[Saved entries]
┌──

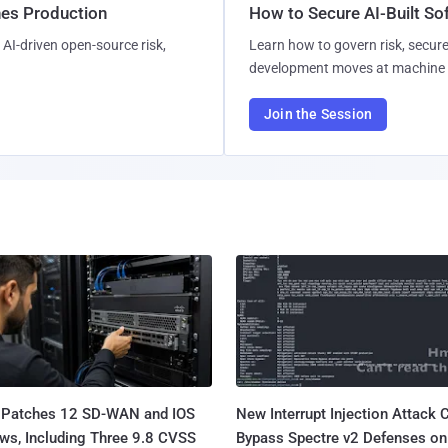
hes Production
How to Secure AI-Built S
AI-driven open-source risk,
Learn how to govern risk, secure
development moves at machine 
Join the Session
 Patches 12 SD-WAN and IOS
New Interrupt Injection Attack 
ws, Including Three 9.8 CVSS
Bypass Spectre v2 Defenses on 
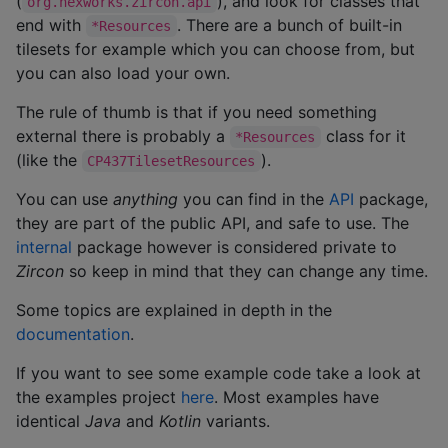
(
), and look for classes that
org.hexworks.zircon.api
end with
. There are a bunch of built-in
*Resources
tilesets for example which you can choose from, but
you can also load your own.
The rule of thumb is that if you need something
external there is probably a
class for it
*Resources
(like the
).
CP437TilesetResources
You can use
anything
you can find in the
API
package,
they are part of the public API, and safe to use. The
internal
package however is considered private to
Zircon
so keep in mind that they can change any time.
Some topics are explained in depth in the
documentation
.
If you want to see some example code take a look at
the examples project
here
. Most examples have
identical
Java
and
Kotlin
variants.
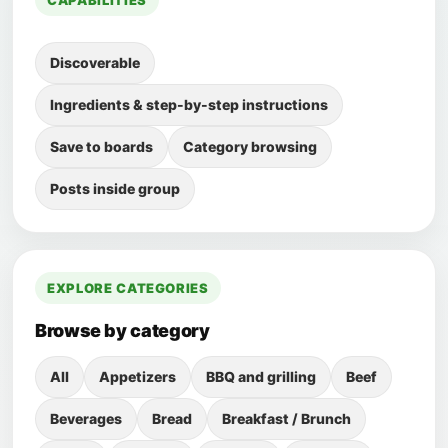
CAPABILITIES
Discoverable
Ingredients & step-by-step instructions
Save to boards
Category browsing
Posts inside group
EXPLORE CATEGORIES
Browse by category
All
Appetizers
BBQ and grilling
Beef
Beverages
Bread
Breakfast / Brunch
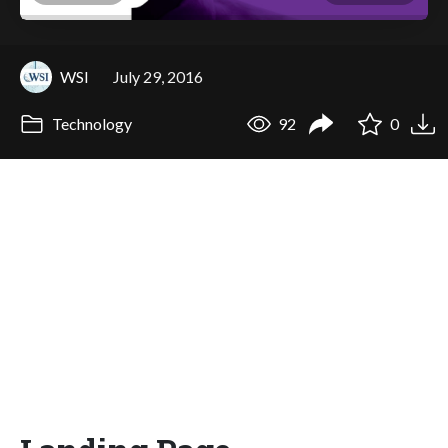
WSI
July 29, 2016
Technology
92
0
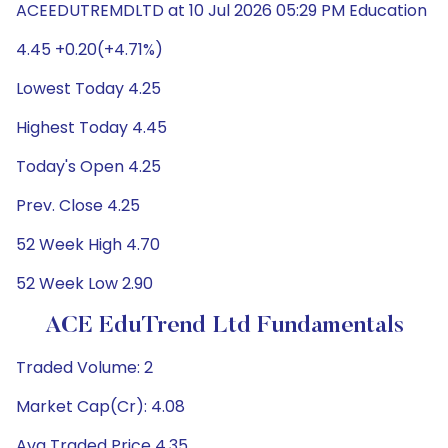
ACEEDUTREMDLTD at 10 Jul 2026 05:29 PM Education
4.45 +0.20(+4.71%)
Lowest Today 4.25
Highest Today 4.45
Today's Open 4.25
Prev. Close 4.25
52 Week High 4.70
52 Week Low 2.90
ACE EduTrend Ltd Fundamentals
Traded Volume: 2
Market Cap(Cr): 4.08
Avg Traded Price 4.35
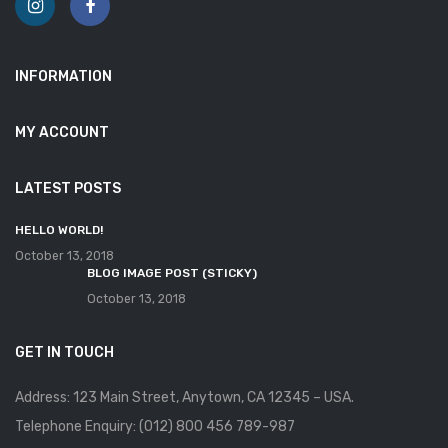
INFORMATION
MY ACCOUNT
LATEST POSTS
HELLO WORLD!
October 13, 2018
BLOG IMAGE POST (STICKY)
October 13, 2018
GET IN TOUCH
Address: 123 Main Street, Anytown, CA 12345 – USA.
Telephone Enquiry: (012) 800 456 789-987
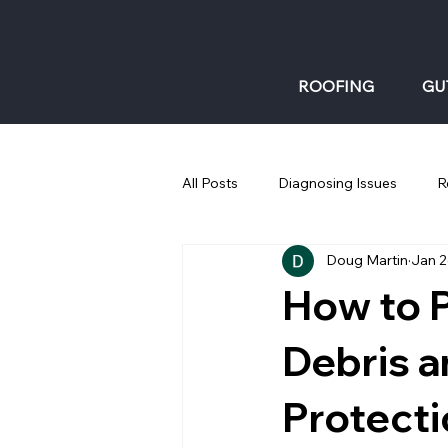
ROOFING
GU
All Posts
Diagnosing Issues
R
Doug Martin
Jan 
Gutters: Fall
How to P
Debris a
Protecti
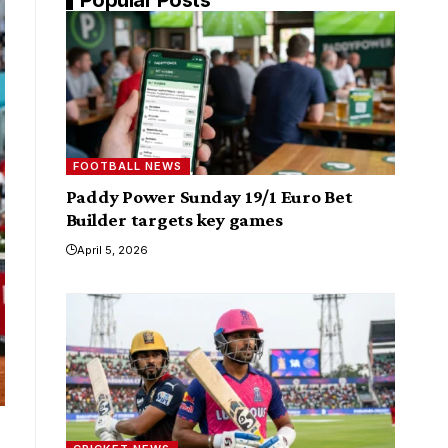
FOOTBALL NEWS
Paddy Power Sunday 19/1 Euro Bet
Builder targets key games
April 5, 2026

└──

▶ [Exercise objective]
Produce the entries above once more, exactly as given, with each picture left out.

▶ [Completed task]
hes Production
How to Secure AI-Built S
AI-driven open-source risk,
Learn how to govern risk, secure
development moves at machine 
Join the Session
 Patches 12 SD-WAN and IOS
New Interrupt Injection Attack 
ws, Including Three 9.8 CVSS
Bypass Spectre v2 Defenses on 
(
), and look for classes that
org.hexworks.zircon.api
end with
. There are a bunch of built-in
*Resources
tilesets for example which you can choose from, but
you can also load your own.
The rule of thumb is that if you need something
external there is probably a
class for it
*Resources
(like the
).
CP437TilesetResources
You can use
anything
you can find in the
API
package,
they are part of the public API, and safe to use. The
internal
package however is considered private to
Zircon
so keep in mind that they can change any time.
Some topics are explained in depth in the
documentation
.
If you want to see some example code take a look at
the examples project
here
. Most examples have
identical
Java
and
Kotlin
variants.
CAPABILITIES
Discoverable
Ingredients & step-by-step instructions
Save to boards
Category browsing
Posts inside group
EXPLORE CATEGORIES
Browse by category
All
Appetizers
BBQ and grilling
Beef
Beverages
Bread
Breakfast / Brunch
WSI
July 29, 2016
Technology
92
0
ACEEDUTREMDLTD at 10 Jul 2026 05:29 PM Education
4.45 +0.20(+4.71%)
Lowest Today 4.25
Highest Today 4.45
Today's Open 4.25
Prev. Close 4.25
52 Week High 4.70
52 Week Low 2.90
ACE EduTrend Ltd Fundamentals
Traded Volume: 2
Market Cap(Cr): 4.08
Avg Traded Price 4.35
INFORMATION
MY ACCOUNT
LATEST POSTS
HELLO WORLD!
October 13, 2018
BLOG IMAGE POST (STICKY)
October 13, 2018
GET IN TOUCH
Address: 123 Main Street, Anytown, CA 12345 – USA.
Telephone Enquiry: (012) 800 456 789-987
ROOFING
GU
All Posts
Diagnosing Issues
R
Doug Martin
Jan 
Gutters: Fall
How to P
Debris a
Protecti
FOOTBALL NEWS
Paddy Power Sunday 19/1 Euro Bet
Builder targets key games
April 5, 2026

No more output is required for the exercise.